[Saved entries]
● ● ●

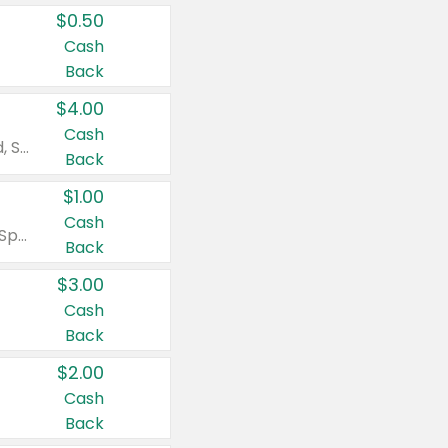
$0.50
Cash
Back
$4.00
Cash
Valid on Colgate Total, Max Fresh, Sensitive, Optic White Advanced, Stain Fighter, Purple or Charcoal toothpastes 3 oz or larger, Colgate 360°, Total, Gum Health, Expert or Optic White toothbrushes , mouthwashes or mouth rinses 16 oz or larger. Excludes 3 pack toothpastes. Items must appear on the same receipt.
Back
$1.00
Cash
Valid on Irish Spring or Softsoap body washes 20 oz or larger, Irish Spring bar soap multi-packs 6 ct or larger, or Softsoap liquid hand soap refills 50 oz.
Back
$3.00
Cash
Back
$2.00
Cash
Back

● ● ●

WHAT IS NEEDED:
Above are records to transcribe exactly; leave their pictures out.

SOLUTION TO THIS TASK:
$0.50
Cash
Back
$4.00
Cash
Valid on Colgate Total, Max Fresh, Sensitive, Optic White Advanced, Stain Fighter, Purple or Charcoal toothpastes 3 oz or larger, Colgate 360°, Total, Gum Health, Expert or Optic White toothbrushes , mouthwashes or mouth rinses 16 oz or larger. Excludes 3 pack toothpastes. Items must appear on the same receipt.
Back
$1.00
Cash
Valid on Irish Spring or Softsoap body washes 20 oz or larger, Irish Spring bar soap multi-packs 6 ct or larger, or Softsoap liquid hand soap refills 50 oz.
Back
$3.00
Cash
Back
$2.00
Cash
Back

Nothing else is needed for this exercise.